In the wake of his re-election to the General Secretary of the Chinese leading party, Xi Jinping who is also President of China formally invited his Vietnamese counterpart Nguyen Phu Trong to lead a high-level delegation to visit China from October 30 to November 2. Trong and his entourage received the warm welcome in Beijing on November 31 including a solemn ceremony of presenting the Friendship Medal of China to him by Xi personally. It symbolizes the friendship of “comrades plus brothers” between the two countries and the two Parties as Xi and Trong vowed to cherish and preserve the foundation of the Sino-Vietnamese relations.
In history, the Party-to-Party diplomacy has played an integral role in effecting the general agenda of Chinese foreign relations since the early 1950s. Inherited from the first-generation leaders of the CCP, the current leadership headed by Xi has made remarkable progresses to promote the role of the Party-to-Party diplomacy in the new era. One seminal case is that the CPC held a high-level dialogues between the CPC and the political parties of the world in 2017 with the theme of rebuilding international community of shared future. As China and Vietnam are both the neighboring countries and the socialist states led by the Communist Party of each country, it is necessary to maintain the inter-governmental dialogues over the core issues while charting the course of the inter-Party coordination since they have revealed the sincerity and wisdom to seek an early settlement of maritime disputes and the core issues concerned.

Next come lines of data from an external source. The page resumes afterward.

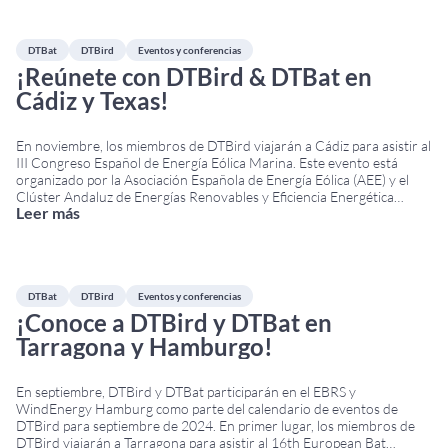
DTBat
DTBird
Eventos y conferencias
¡Reúnete con DTBird & DTBat en
Cádiz y Texas!
En noviembre, los miembros de DTBird viajarán a Cádiz para asistir al
III Congreso Español de Energía Eólica Marina. Este evento está
organizado por la Asociación Española de Energía Eólica (AEE) y el
Clúster Andaluz de Energías Renovables y Eficiencia Energética
Leer más
(CLANER). El Congreso tendrá lugar los días 7 y 8 de noviembre en el
Palacio
...
DTBat
DTBird
Eventos y conferencias
¡Conoce a DTBird y DTBat en
Tarragona y Hamburgo!
En septiembre, DTBird y DTBat participarán en el EBRS y
WindEnergy Hamburg como parte del calendario de eventos de
DTBird para septiembre de 2024. En primer lugar, los miembros de
DTBird viajarán a Tarragona para asistir al 16th European Bat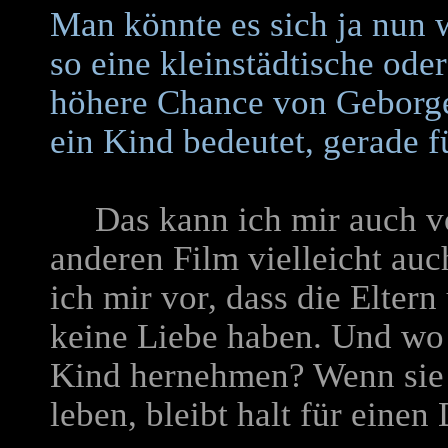
Man könnte es sich ja nun 
so eine kleinstädtische oder
höhere Chance von Geborge
ein Kind bedeutet, gerade f
Das kann ich mir auch vor
anderen Film vielleicht auc
ich mir vor, dass die Eltern
keine Liebe haben. Und wo 
Kind hernehmen? Wenn sie m
leben, bleibt halt für einen 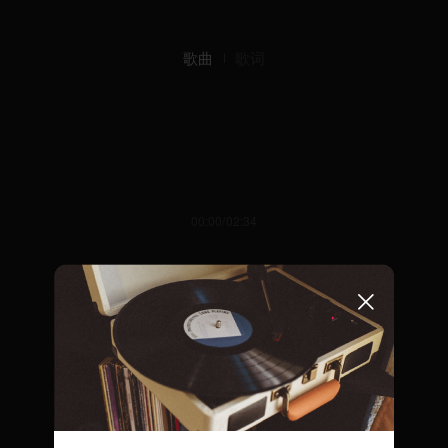
歌曲
歌词
00:00/02:34
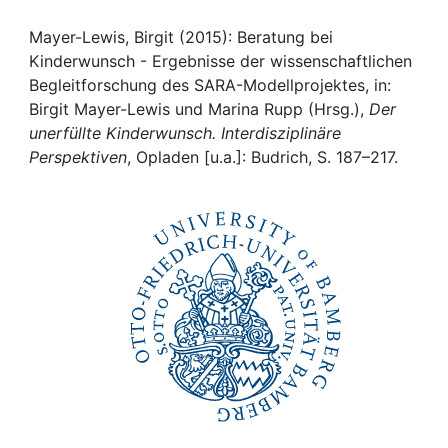
Awards
Mayer-Lewis, Birgit (2015): Beratung bei
My FIS
Kinderwunsch - Ergebnisse der wissenschaftlichen
Begleitforschung des SARA-Modellprojektes, in:
Help
Birgit Mayer-Lewis und Marina Rupp (Hrsg.),
Der
unerfüllte Kinderwunsch. Interdisziplinäre
Perspektiven
, Opladen [u.a.]: Budrich, S. 187–217.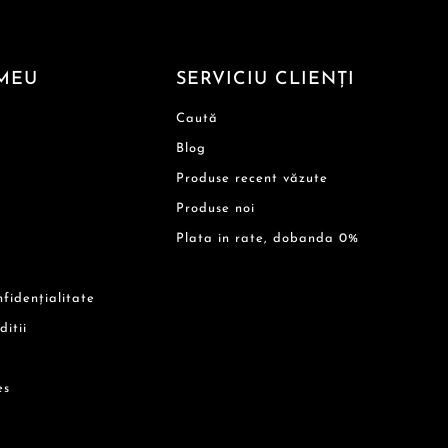
MEU
SERVICIU CLIENȚI
Caută
Blog
Produse recent văzute
Produse noi
Plata in rate, dobanda 0%
nfidențialitate
ditii
es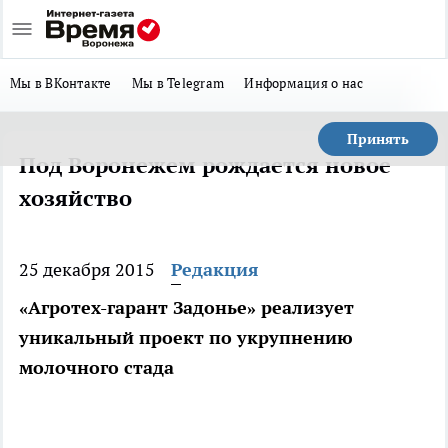
Мы в ВКонтакте
Мы в Telegram
Информация о нас
Принять
Под Воронежем рождается новое
хозяйство
25 декабря 2015
Редакция
«Агротех-гарант Задонье» реализует
уникальный проект по укрупнению
молочного стада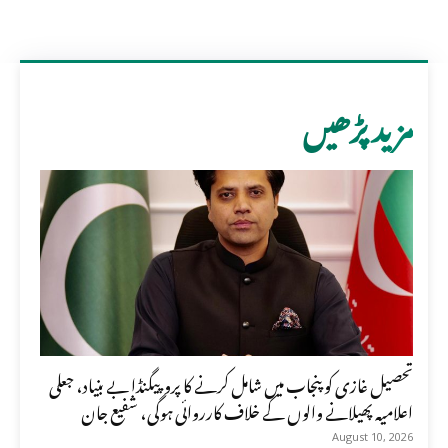
مزید پڑھیں
تحصیل غازی کو پنجاب میں شامل کرنے کا پروپیگنڈا بے بنیاد، جعلی
اعلامیہ پھیلانے والوں کے خلاف کارروائی ہوگی، شفیع جان
August 10, 2026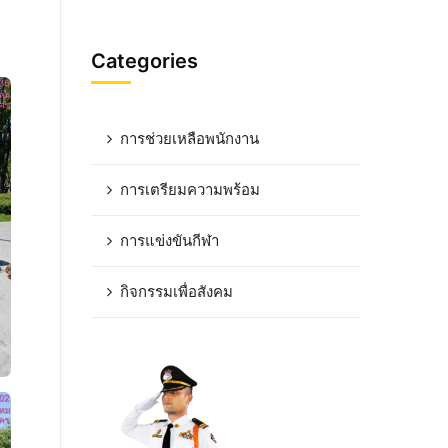
Categories
การช่วยเหลือพนักงาน
การเตรียมความพร้อม
การแข่งขันกีฬา
กิจกรรมเพื่อสังคม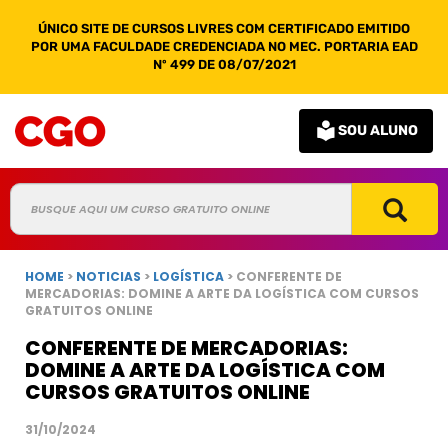
ÚNICO SITE DE CURSOS LIVRES COM CERTIFICADO EMITIDO
POR UMA FACULDADE CREDENCIADA NO MEC. PORTARIA EAD
Nº 499 DE 08/07/2021
SOU ALUNO
HOME
>
NOTICIAS
>
LOGÍSTICA
> CONFERENTE DE
MERCADORIAS: DOMINE A ARTE DA LOGÍSTICA COM CURSOS
GRATUITOS ONLINE
CONFERENTE DE MERCADORIAS:
DOMINE A ARTE DA LOGÍSTICA COM
CURSOS GRATUITOS ONLINE
31/10/2024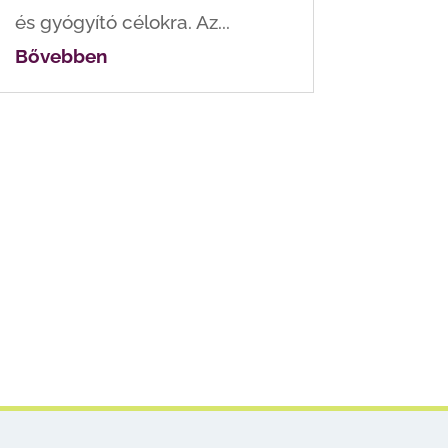
és gyógyító célokra. Az...
Bővebben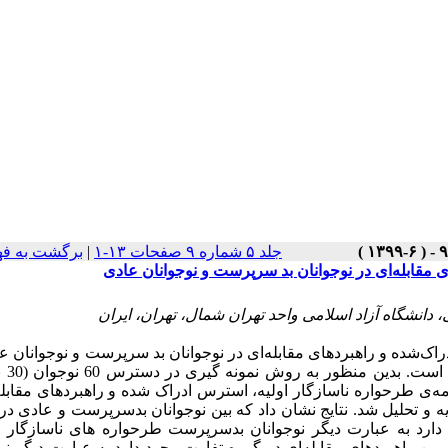
جلد ۵ شماره ۹ صفحات ۱۳-۱
|
برگشت به ف
ی مقابله‌ای در نوجوانان بد سرپرست و نوجوانان عادی
نشگاه آزاد اسلامی واحد تهران شمال، تهران، ایران
اک‌شده و راهبردهای مقابله‌ای در نوجوانان بد سرپرست و نوجوانان ع
مقایسه‌ای 
پرسشنامه‌ی طرحواره ناسازگار اولیه، استرس ادراک شده و راهبردهای مقابله
یه و تحلیل شد. نتایج نشان داد که بین نوجوانان بدسرپرست و عادی در
ارد به عبارت دیگر نوجوانان بدسرپرست طرحواره های ناسازگار او
ین راهبردهای مقابله‌ای دو گروه تفاوت وجود دارد به عبارت دیگر نو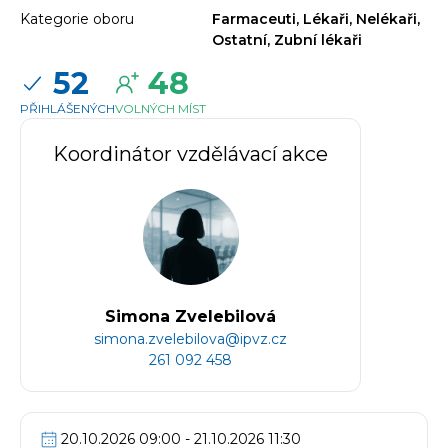
Kategorie oboru
Farmaceuti, Lékaři, Nelékaři,
Ostatní, Zubní lékaři
52
48
PŘIHLÁŠENÝCH
VOLNÝCH MÍST
Koordinátor vzdělávací akce
Simona Zvelebilová
simona.zvelebilova@ipvz.cz
261 092 458
20.10.2026 09:00 - 21.10.2026 11:30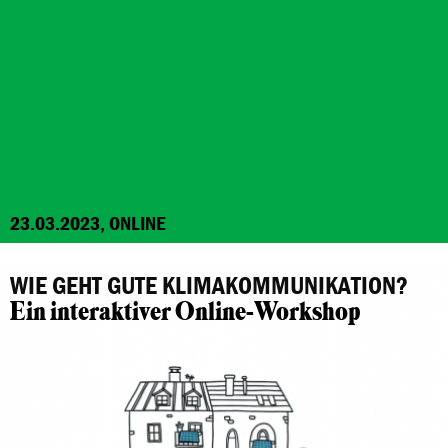
23.03.2023, ONLINE
WIE GEHT GUTE KLIMAKOMMUNIKATION?
Ein interaktiver Online-Workshop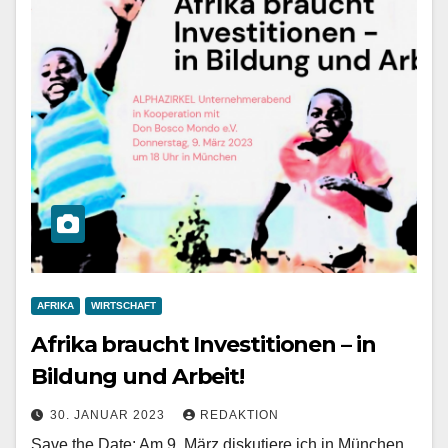
AFRIKA
WIRTSCHAFT
Afrika braucht Investitionen – in
Bildung und Arbeit!
30. JANUAR 2023
REDAKTION
Save the Date: Am 9. März diskutiere ich in München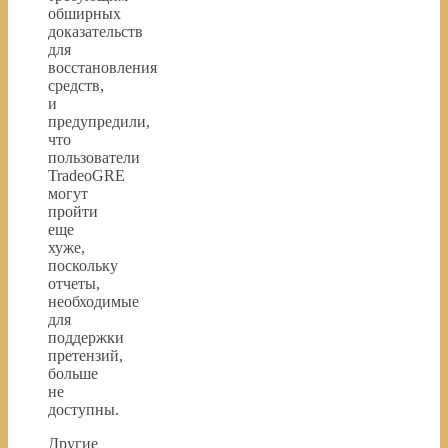
обширных
доказательств
для
восстановления
средств,
и
предупредили,
что
пользователи
TradeoGRE
могут
пройти
еще
хуже,
поскольку
отчеты,
необходимые
для
поддержки
претензий,
больше
не
доступны.
Другие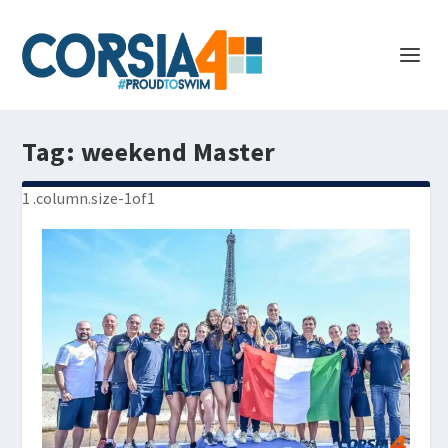
Tag:
weekend Master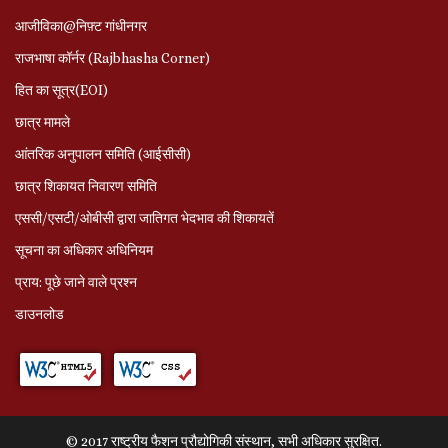
आजीविका@निफ़्ट गांधीनगर
राजभाषा कॉर्नर (Rajbhasha Corner)
हित का सूत्र(EOI)
छात्र मामले
आंतरिक अनुपालन समिति (आईसीसी)
छात्र शिकायत निवारण समिति
एससी/एसटी/ओबीसी द्वारा जातिगत भेदभाव की शिकायतें
सूचना का अधिकार अधिनियम
प्राय: पूछे जाने वाले प्रश्‍न
डाउनलोड
© 2017 राष्ट्रीय फैशन प्रौद्योगिकी संस्थान, सभी अधिकार सुरक्षित.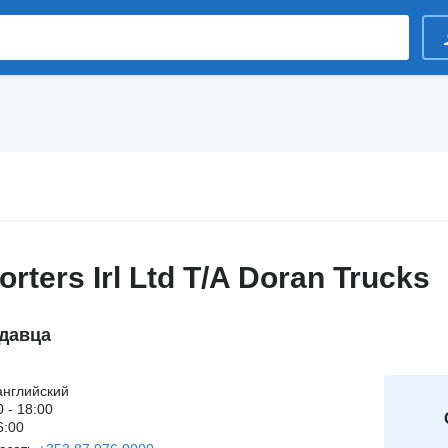
rters Irl Ltd T/A Doran Trucks
давца
английский
0 - 18:00
6:00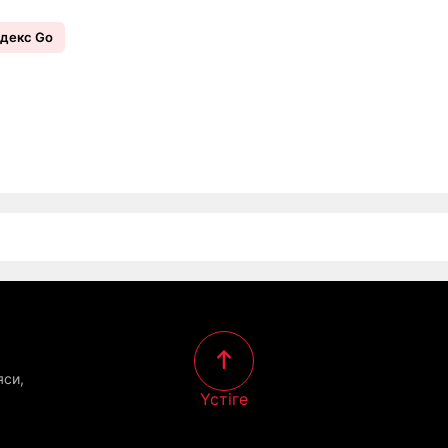
декс Go
яси,
Үстіге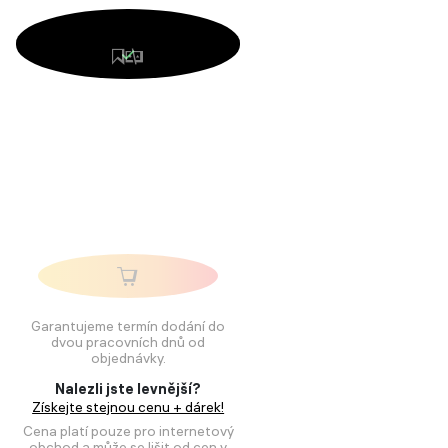
Garantujeme termín dodání do
dvou pracovních dnů od
objednávky.
Nalezli jste levnější?
Získejte stejnou cenu + dárek!
Cena platí pouze pro internetový
obchod a může se lišit od cen v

In sum, Trong’s state visit to China sends a clear message to the world that Vietnam is not only a socialist cstate but also together with the ASEAN never be a sidekick of the US strategy against China. The ASEAN has their own interests to defend and their own strategy to implement. Prior to his trip to China, Trong had spoken to the effect that as Vietnam was now in the vortex of the intensified China-U.S. competition, it has to cautiously manage its relations with the two great powers. On the one hand, maintaining close relations with China has always been a top priority of Vietnam’s diplomacy; on the other hand, Vietnam has attempted to further develop relations with the United States. But Hanoi needs to allay China’s rising concerns about the fast-growing U.S.-Vietnam relationship in recent years, particularly the defense cooperation between Vietnam and the United States in the South China Sea.
It is enough to say that one fundamental principle of Vietnamese politics goes along the way to reach an equilibrium between Idealpolitik and Realpolitik that follows its “Four Noes” policy: “not to join any military alliance, not to ally with any country targeting the third party, not to allow foreign countries to set up military bases in Vietnam or use its territory against other countries, and not to use force or threaten the use of force in international relations.” Given this, China seems to have outmatched the U.S. India-Pacific strategy in terms of the peace and development in the region.